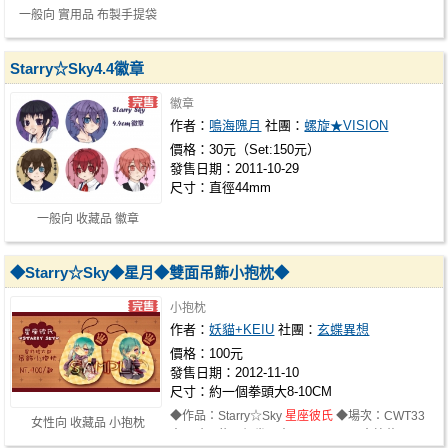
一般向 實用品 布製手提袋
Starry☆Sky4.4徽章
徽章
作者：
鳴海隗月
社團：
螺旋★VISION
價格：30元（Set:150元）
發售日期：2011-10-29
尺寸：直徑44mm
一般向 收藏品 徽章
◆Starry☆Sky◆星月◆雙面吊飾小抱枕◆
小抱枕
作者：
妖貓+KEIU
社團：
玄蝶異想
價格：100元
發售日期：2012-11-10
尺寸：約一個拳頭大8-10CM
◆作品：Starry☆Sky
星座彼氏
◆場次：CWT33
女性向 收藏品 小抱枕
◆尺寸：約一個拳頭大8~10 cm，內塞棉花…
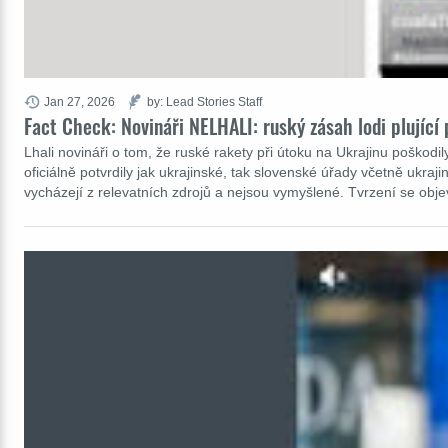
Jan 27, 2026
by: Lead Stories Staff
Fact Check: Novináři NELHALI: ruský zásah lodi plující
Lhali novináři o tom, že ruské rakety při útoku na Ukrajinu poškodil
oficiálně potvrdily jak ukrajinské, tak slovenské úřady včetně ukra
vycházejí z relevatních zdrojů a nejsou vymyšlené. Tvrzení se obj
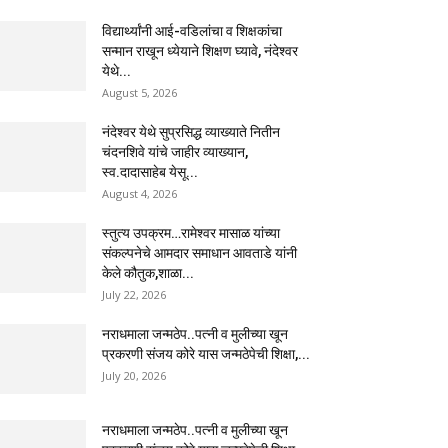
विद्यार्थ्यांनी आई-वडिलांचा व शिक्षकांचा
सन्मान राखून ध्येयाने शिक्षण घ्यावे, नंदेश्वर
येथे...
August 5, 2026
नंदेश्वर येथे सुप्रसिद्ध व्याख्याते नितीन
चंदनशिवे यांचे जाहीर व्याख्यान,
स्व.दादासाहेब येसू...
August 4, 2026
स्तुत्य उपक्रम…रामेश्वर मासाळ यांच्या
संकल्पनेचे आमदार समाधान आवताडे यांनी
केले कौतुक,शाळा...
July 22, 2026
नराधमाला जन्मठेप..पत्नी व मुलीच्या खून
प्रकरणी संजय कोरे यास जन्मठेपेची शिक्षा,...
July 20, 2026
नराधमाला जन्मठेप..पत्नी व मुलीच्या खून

Exercise aim
In the listing, how many lines carry the string "Starry"? Answer with a number only.

Solution below
3